UK needs to sort out messy PCR test market

More robust action necessary to protect consumers obliged to use providers

US passengers arrive at Heathrow Airport

The UK is more insistent on PCR testing than many other countries © Andy Rain/EPA/Shutterstock

   

August 29, 2021 1:20 pm by The editorial board

Price gouging, tests that arrive late or not at all, and refusing refunds: these are just some of the types of shoddy behaviour travellers to and from the UK have put up with this summer from private companies supplying compulsory Covid-19 tests. Widespread sharp practice in the provision of PCR tests is unacceptable in a market created by a government that has then also mandated demand. Sajid Javid, the health secretary, has launched a crackdown on “cowboy” providers that advertise misleading prices; the Competition and Markets Authority has pledged to take companies that flout consumer law to court. Coming at the tail-end of the summer holidays, that is still too little, too late. 


Travellers are directed to a government website with a list of 400 private providers of PCR tests. These are considered more accurate than rapid lateral flow tests, but can range in cost from tens to hundreds of pounds. Contrast that with countries such as Greece and France, where prices are capped at around €50 (France even provided them for free for tourists until July).

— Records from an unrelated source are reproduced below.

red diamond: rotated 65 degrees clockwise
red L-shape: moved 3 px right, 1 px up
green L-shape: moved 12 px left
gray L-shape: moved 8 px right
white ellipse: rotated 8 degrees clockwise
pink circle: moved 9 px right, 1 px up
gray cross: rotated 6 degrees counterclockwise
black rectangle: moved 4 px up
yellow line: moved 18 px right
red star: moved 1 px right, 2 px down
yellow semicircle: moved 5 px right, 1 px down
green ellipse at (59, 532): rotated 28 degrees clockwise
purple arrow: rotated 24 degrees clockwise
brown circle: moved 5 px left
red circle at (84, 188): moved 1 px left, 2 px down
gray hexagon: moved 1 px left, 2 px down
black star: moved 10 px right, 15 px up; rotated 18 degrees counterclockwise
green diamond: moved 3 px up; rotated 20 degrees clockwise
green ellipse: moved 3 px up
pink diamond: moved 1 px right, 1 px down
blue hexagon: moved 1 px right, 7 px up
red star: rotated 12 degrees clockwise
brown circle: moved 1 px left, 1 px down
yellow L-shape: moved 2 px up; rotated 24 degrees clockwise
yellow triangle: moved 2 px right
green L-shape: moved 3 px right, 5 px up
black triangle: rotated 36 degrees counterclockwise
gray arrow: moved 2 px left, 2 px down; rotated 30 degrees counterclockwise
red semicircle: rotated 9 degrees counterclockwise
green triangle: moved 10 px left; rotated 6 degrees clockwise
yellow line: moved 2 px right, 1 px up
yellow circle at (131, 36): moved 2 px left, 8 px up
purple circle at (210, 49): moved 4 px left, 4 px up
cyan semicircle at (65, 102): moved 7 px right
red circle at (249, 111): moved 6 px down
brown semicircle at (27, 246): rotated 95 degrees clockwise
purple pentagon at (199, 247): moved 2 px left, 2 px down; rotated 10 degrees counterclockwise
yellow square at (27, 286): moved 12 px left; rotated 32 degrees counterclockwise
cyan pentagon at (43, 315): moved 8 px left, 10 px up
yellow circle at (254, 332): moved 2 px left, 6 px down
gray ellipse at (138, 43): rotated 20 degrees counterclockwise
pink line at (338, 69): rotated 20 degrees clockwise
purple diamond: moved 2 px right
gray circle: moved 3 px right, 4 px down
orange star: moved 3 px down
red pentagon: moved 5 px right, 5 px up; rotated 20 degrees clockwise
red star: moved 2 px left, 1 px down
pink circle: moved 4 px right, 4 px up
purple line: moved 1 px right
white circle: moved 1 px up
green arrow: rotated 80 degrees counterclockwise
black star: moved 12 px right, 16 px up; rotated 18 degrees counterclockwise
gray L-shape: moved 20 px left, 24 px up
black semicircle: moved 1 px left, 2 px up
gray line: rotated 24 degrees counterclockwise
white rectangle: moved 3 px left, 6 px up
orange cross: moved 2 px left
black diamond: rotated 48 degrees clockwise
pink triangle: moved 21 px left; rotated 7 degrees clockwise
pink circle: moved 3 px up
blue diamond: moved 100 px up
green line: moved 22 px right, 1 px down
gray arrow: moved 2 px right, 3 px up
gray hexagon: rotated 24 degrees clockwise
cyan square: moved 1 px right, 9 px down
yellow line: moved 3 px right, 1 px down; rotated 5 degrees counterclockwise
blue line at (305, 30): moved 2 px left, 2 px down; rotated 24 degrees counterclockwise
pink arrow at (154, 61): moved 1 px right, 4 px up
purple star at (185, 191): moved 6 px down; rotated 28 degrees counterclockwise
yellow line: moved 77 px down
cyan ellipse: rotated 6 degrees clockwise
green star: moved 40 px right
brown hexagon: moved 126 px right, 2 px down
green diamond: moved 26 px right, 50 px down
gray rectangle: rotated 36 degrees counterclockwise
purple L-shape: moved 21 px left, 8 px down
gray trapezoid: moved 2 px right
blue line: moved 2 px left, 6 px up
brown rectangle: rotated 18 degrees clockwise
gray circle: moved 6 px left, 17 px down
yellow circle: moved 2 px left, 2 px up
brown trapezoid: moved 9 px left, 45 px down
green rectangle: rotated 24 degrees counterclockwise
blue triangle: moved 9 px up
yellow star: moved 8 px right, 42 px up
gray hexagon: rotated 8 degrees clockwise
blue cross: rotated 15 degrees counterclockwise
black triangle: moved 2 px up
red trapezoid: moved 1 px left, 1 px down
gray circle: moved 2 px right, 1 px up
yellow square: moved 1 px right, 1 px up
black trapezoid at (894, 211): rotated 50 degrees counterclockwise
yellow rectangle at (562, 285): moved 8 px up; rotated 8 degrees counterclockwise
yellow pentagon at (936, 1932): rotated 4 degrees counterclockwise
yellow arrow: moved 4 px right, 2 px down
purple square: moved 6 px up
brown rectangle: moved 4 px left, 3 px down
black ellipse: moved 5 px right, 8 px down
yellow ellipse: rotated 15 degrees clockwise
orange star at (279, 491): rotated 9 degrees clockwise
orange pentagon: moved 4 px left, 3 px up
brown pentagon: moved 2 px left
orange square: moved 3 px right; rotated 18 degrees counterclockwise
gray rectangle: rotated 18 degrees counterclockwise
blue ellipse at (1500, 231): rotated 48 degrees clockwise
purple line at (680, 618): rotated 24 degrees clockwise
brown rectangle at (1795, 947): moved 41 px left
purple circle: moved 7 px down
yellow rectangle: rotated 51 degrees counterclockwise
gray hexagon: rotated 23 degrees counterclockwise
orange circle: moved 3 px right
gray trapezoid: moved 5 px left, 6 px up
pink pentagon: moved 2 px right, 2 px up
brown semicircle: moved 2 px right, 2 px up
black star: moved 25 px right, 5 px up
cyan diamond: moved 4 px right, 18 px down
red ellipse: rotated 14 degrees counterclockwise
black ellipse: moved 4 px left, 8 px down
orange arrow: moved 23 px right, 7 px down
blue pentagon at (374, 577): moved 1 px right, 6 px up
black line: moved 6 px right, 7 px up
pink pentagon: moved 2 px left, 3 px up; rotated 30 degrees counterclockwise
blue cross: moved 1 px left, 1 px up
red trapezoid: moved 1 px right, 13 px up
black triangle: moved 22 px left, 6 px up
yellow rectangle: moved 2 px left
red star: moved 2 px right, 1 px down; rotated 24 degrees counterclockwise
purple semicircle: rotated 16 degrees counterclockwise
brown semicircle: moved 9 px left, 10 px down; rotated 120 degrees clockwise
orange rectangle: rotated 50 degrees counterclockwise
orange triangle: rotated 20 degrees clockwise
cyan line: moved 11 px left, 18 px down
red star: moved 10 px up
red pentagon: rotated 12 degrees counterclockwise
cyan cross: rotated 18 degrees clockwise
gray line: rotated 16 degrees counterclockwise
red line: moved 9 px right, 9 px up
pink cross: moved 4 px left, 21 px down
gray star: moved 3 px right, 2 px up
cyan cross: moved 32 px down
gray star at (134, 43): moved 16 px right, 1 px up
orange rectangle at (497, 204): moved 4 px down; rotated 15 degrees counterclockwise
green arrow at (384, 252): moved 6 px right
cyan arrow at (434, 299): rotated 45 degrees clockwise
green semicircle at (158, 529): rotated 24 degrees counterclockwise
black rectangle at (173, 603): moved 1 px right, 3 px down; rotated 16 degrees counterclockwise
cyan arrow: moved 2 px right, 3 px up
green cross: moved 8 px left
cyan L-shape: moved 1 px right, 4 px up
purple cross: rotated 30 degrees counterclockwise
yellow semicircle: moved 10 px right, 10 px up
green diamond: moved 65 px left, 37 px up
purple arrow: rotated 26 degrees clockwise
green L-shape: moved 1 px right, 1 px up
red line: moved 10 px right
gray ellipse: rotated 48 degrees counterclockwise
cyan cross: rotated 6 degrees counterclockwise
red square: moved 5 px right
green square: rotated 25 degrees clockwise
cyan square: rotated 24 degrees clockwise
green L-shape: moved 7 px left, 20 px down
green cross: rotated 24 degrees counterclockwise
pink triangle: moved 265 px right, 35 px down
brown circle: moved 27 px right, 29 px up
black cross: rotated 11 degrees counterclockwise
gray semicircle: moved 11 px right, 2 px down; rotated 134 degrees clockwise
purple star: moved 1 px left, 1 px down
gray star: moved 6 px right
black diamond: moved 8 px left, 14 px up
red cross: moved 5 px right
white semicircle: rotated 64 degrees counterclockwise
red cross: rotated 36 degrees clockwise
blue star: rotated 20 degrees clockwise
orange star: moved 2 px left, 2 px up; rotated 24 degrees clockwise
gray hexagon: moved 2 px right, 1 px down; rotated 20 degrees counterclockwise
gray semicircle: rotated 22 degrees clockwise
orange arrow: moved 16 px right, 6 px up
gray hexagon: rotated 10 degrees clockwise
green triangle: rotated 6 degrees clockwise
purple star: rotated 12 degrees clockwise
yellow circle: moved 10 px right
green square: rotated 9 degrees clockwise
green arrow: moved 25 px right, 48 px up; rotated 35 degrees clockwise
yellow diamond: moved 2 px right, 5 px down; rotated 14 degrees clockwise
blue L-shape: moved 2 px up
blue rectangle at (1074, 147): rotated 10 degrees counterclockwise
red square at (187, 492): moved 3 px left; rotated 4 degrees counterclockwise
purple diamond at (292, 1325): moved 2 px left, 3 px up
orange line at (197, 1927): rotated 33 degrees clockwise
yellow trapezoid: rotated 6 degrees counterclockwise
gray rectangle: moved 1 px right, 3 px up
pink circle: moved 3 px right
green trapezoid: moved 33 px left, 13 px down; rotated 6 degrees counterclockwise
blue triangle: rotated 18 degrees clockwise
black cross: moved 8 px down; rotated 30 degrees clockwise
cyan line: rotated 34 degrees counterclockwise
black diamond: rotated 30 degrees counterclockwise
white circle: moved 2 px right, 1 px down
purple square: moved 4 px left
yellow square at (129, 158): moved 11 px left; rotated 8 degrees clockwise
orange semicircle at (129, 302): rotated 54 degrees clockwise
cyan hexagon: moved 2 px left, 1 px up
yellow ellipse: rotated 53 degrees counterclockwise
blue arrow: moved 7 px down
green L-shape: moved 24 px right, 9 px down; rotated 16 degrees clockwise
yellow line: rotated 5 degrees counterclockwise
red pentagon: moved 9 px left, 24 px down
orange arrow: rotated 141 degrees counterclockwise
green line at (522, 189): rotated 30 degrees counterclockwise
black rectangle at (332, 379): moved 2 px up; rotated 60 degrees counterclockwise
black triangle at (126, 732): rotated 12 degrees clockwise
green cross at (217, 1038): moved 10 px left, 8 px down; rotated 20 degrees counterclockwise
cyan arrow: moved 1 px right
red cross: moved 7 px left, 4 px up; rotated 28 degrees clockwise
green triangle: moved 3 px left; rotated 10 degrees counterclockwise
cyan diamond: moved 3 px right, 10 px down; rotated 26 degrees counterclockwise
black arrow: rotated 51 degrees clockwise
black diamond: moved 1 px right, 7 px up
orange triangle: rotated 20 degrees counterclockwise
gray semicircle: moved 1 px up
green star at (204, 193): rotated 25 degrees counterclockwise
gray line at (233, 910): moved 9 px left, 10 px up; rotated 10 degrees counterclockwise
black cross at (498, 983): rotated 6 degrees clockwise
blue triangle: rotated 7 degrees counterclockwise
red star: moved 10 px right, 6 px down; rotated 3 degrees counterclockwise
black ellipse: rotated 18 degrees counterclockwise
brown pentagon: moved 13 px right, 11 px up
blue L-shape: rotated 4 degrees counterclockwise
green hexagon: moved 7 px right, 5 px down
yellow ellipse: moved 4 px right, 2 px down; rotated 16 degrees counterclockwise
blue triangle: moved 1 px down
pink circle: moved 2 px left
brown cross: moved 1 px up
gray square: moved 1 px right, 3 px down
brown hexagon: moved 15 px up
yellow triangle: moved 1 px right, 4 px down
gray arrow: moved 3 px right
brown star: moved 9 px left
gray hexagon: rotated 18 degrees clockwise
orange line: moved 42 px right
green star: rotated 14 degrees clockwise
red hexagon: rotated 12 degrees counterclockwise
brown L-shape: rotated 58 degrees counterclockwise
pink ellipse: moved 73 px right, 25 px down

The UK is also more insistent on PCR testing than many other countries, requiring travellers to be tested on arrival — or face a fine of £2,000 — even if they are double-vaccinated against coronavirus. The government maintains that this is because as well as being more accurate, PCR tests can be sequenced, unlike lateral flow tests. In reality, only about 5 per cent of tests are sent for such analysis.



There are barely any checks on companies that appear on the official website. Yet even if the government insists that it does not endorse any of the providers, inclusion on such a list acts as a kind of imprimatur for an unsuspecting public. Of the 400 providers, just 25 are actually fully accredited by the official watchdog.


Creating a market with few barriers was an express aim of the government in an attempt to boost supply. The idea was that competition would stabilise prices to benefit the consumer. But this is not a normal market, and it is not working well: a cursory check by the Department of Health found that 85 providers displayed misleading prices, such as not including hidden charges. The companies had a deadline of last week to rectify the issue, or face being struck off the list. 


Meanwhile, the CMA has threatened court action and even criminal prosecution against providers that refuse to adhere to rules on clear pricing and fair terms. Unlike when it finds antitrust infringements, the CMA can currently only go to court to argue its case against companies that treat their customers badly. This is anachronistic: the prospect of a drawn-out court battle over PCR tests may, with luck, provide some impetus to pass draft legislation that is intended to equip the CMA properly with consumer powers, enabling it to fine companies directly.


Ensuring fair and transparent pricing is key, but any court judgment will be some time off. The government should go further, sooner. A price cap may be anathema to a free-market Conservative government, and to a Treasury that is collecting 20 per cent VAT levied on the tests. But such a poorly functioning and unusually conceived market means that such a robust remedy should be considered. This could be in conjunction with other measures, such as the government charging travellers a flat, affordable fee and then ensuring competition by directly contracting with suppliers itself. As it is, the government has created a market in PCR provision with few safeguards for consumers, enabling a Wild West to flourish. It cannot then be surprised to find cowboys.